À la longue, c’est toute une expérience et un savoir faire qui sont sacrifiés sur l’autel d’un slogan, «nourrir l’Afrique», qui ne doit pas être dévié de sa trajectoire. Le concept du Dr Akinwimi Adesina ne devrait pas se réaliser au détriment des PME et de l’agro-industrie locale. Car, quelle est la légitimité de la BAD si ce n’est de contribuer à l’élévation du niveau de vie des africains, à la promotion du secteur privé local et à la consolidation des acquis?

Faudrait-il regretter la main mise des membres non régionaux (qui contrôlent 40% du capital et plus de 40% des droits de vote) qui ont tendance à transformer la soeur jumelle de l’OUA en un cheval de troie pour leurs intérêts mercantiles?
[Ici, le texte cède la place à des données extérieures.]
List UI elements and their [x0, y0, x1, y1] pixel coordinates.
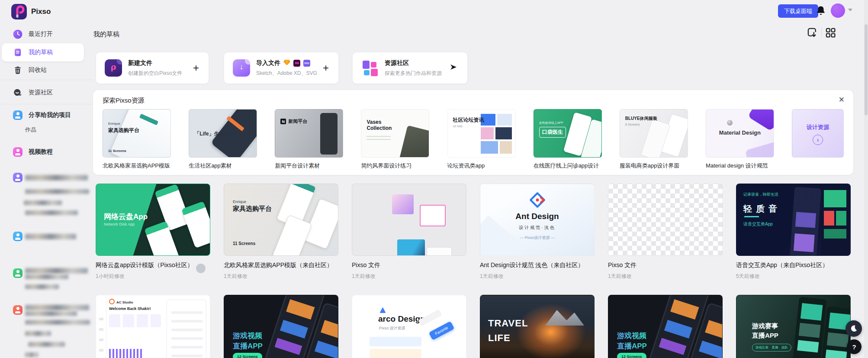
file-card-esport[interactable]: 游戏赛事 直播APP 游戏比赛、直播、战队 [736, 295, 851, 358]
sidebar-item-community[interactable]: 资源社区 [0, 85, 93, 100]
redacted-subitem[interactable] [25, 320, 90, 325]
file-thumbnail[interactable] [608, 184, 723, 256]
template-row: Enrique 家具选购平台 11 Screens 北欧风格家居选购APP模版 … [103, 109, 844, 170]
sort-order-icon[interactable] [807, 27, 818, 38]
grid-view-icon[interactable] [825, 27, 836, 38]
download-desktop-button[interactable]: 下载桌面端 [778, 4, 818, 18]
sidebar-divider [0, 104, 93, 104]
team-avatar-icon [13, 305, 23, 315]
resource-community-title: 资源社区 [385, 59, 442, 67]
file-card-empty-pixso-file[interactable]: Pixso 文件 1天前修改 [608, 184, 723, 280]
redacted-subitem[interactable] [28, 342, 65, 347]
help-button[interactable]: ? [847, 339, 862, 354]
import-file-icon: ↓ [233, 59, 250, 77]
import-file-title: 导入文件 [256, 59, 280, 67]
file-thumbnail[interactable]: 游戏视频 直播APP 12 Screens [224, 295, 338, 358]
redacted-team-item[interactable] [0, 170, 93, 185]
redacted-subitem[interactable] [25, 189, 89, 194]
sidebar-item-shared[interactable]: 分享给我的项目 [0, 107, 93, 123]
file-meta: 1天前修改 [608, 273, 723, 280]
file-meta: 1天前修改 [224, 273, 338, 280]
scrollbar-thumb[interactable] [865, 24, 868, 115]
redacted-team-item[interactable] [0, 265, 93, 281]
file-thumbnail[interactable]: 游戏视频 直播APP 12 Screens [608, 295, 723, 358]
file-thumbnail[interactable]: 网络云盘App Network Disk App [96, 184, 210, 256]
file-card-game-live-2[interactable]: 游戏视频 直播APP 12 Screens [608, 295, 723, 358]
sidebar-item-trash[interactable]: 回收站 [0, 62, 93, 78]
file-thumbnail[interactable]: AC Studio Welcome Back Shakir! [96, 295, 210, 358]
file-card-pixso-file[interactable]: Pixso 文件 1天前修改 [352, 184, 466, 280]
file-card-dashboard[interactable]: AC Studio Welcome Back Shakir! [96, 295, 210, 358]
redacted-text [25, 305, 89, 310]
template-card-forum[interactable]: 社区论坛资讯 UI kits 论坛资讯类app [447, 109, 516, 170]
template-card-nordic[interactable]: Enrique 家具选购平台 11 Screens 北欧风格家居选购APP模版 [103, 109, 171, 170]
template-card-medical[interactable]: 全民医保线上APP 口袋医生 在线医疗线上问诊app设计 [534, 109, 602, 170]
template-card-material[interactable]: Material Design Material design 设计规范 [706, 109, 774, 170]
notification-bell-icon[interactable] [815, 5, 826, 16]
file-card-game-live[interactable]: 游戏视频 直播APP 12 Screens [224, 295, 338, 358]
redacted-text [25, 274, 68, 279]
file-card-nordic-app[interactable]: Enrique 家具选购平台 11 Screens 北欧风格家居选购APP模版（… [224, 184, 338, 280]
close-icon[interactable]: ✕ [839, 95, 845, 104]
plus-icon[interactable]: + [323, 62, 329, 74]
file-title: 网络云盘app设计模版（Pixso社区） [96, 261, 210, 269]
team-avatar-icon [13, 232, 23, 241]
redacted-subitem[interactable] [25, 210, 78, 215]
redacted-team-item[interactable] [0, 302, 93, 318]
redacted-subitem[interactable] [25, 284, 59, 289]
scrollbar-track[interactable] [864, 0, 868, 358]
template-caption: 服装电商类app设计界面 [620, 162, 688, 170]
file-card-ant-design[interactable]: Ant Design 设计规范·浅色 — Pixso设计资源 — Ant Des… [480, 184, 595, 280]
redacted-subitem[interactable] [25, 331, 51, 336]
new-file-card[interactable]: ρ 新建文件 创建新的空白Pixso文件 + [96, 52, 209, 84]
file-meta: 1天前修改 [480, 273, 595, 280]
collaborator-avatar[interactable] [196, 264, 206, 273]
arrow-right-icon[interactable] [449, 62, 458, 74]
template-card-clothing[interactable]: BLUYE休闲服装 8 Screens 服装电商类app设计界面 [620, 109, 688, 170]
draft-file-icon [13, 48, 23, 57]
sidebar-item-drafts[interactable]: 我的草稿 [2, 43, 84, 61]
file-card-travel-life[interactable]: TRAVEL LIFE [480, 295, 595, 358]
sidebar-item-tutorials[interactable]: 视频教程 [0, 144, 93, 160]
file-thumbnail[interactable]: Ant Design 设计规范·浅色 — Pixso设计资源 — [480, 184, 595, 256]
theme-toggle-button[interactable] [845, 320, 862, 337]
file-thumbnail[interactable]: 记录语音，聆听生活 轻质音 语音交互类App [736, 184, 851, 256]
sidebar-subitem-works[interactable]: 作品 [25, 126, 36, 134]
file-card-voice-app[interactable]: 记录语音，聆听生活 轻质音 语音交互类App 语音交互类App（来自Pixso社… [736, 184, 851, 280]
file-thumbnail[interactable] [352, 184, 466, 256]
template-caption: 在线医疗线上问诊app设计 [534, 162, 602, 170]
sidebar: 最近打开 我的草稿 回收站 [0, 0, 93, 358]
file-thumbnail[interactable]: arco Design Pixso 设计资源 Favorite [352, 295, 466, 358]
redacted-team-item[interactable] [0, 229, 93, 244]
template-card-life[interactable]: 「Life」生活社区 生活社区app素材 [189, 109, 257, 170]
redacted-subitem[interactable] [24, 200, 62, 205]
template-card-news[interactable]: N 新闻平台 新闻平台设计素材 [275, 109, 343, 170]
file-thumbnail[interactable]: TRAVEL LIFE [480, 295, 595, 358]
file-thumbnail[interactable]: 游戏赛事 直播APP 游戏比赛、直播、战队 [736, 295, 851, 358]
shared-avatar-icon [13, 110, 23, 120]
new-file-title: 新建文件 [128, 59, 182, 67]
file-card-arco-design[interactable]: arco Design Pixso 设计资源 Favorite [352, 295, 466, 358]
sidebar-item-recent[interactable]: 最近打开 [0, 26, 93, 42]
import-file-card[interactable]: ↓ 导入文件 Xd SVG Sketch、Adobe XD、SVG + [224, 52, 339, 84]
template-caption: 新闻平台设计素材 [275, 162, 343, 170]
template-card-vases[interactable]: Vases Collection 简约风界面设计练习 [361, 109, 429, 170]
sidebar-divider [0, 80, 93, 80]
plus-icon[interactable]: + [193, 62, 199, 74]
tutorials-avatar-icon [13, 147, 23, 157]
resource-community-card[interactable]: 资源社区 探索更多热门作品和资源 [352, 52, 468, 84]
file-title: Pixso 文件 [608, 261, 723, 269]
redacted-text [25, 234, 76, 239]
redacted-text [25, 268, 88, 274]
file-thumbnail[interactable]: Enrique 家具选购平台 11 Screens [224, 184, 338, 256]
page-title: 我的草稿 [93, 30, 119, 39]
design-resources-card[interactable]: 设计资源 › [792, 109, 844, 170]
avatar-caret-icon[interactable] [848, 9, 852, 11]
file-card-cloud-app[interactable]: 网络云盘App Network Disk App 网络云盘app设计模版（Pix… [96, 184, 210, 280]
redacted-subitem[interactable] [25, 352, 38, 357]
explore-banner-title: 探索Pixso资源 [103, 97, 145, 105]
template-caption: Material design 设计规范 [706, 162, 774, 170]
redacted-text [25, 311, 77, 316]
arrow-circle-icon: › [813, 135, 823, 145]
user-avatar[interactable] [831, 3, 845, 18]
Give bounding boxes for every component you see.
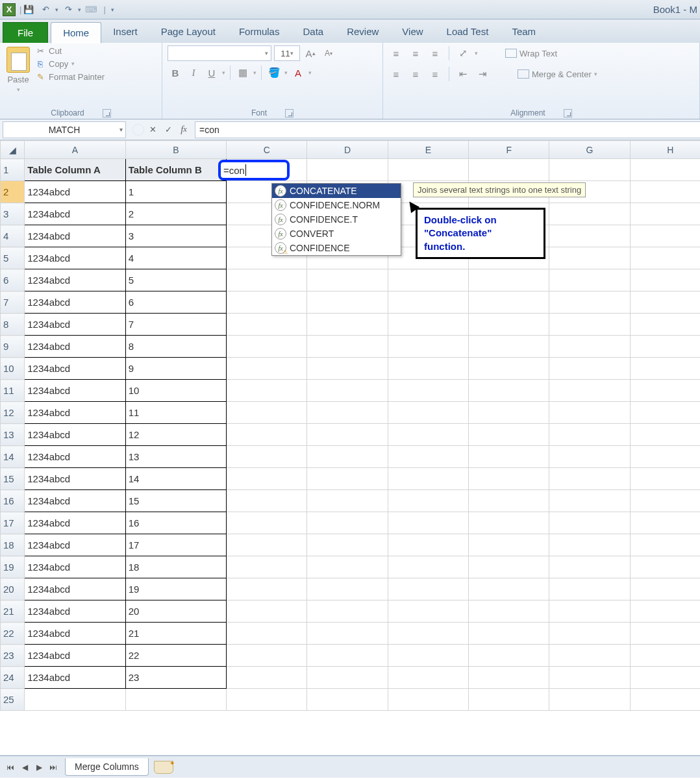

En tout cas, l’impact d’un tel investissement, à Saint-Louis,  est structurellement moindre sur le plan socio-économique, mais aussi en termes de retombées locales. Cette société qui rappelle les maisons de trading à la Louis Dreyfus  va rapatrier une bonne partie de ses bénéfices alors que les sociétés locales emploient localement, dépensent localement et réinvestissement localement. C’est là où le gouvernement du président Macky Sall, qui a mis en place la BNDE (une banque qui vient se joindre à la CNCA dans l’accompagnement des producteurs ), a la responsabilité historique d’opter pour le vrai développement, celui qui consistera en la montée en gamme du tissu économique local.

Chiffres contre chiffres, la nouvelle entité avance vouloir travailler  avec 500 paysans. Or, les 30 rizeries locales  travaillent déjà avec des milliers de paysans à travers des sections et des unions. Le représentant résident de la BAD, Adalbert Nshimyumuremy, qui déclarait récemment que le projet de la Compagnie agricole de Saint-Louis «vise à promouvoir la sécurité alimentaire du riz pour le Sénégal», devra certainement revoir sa copie.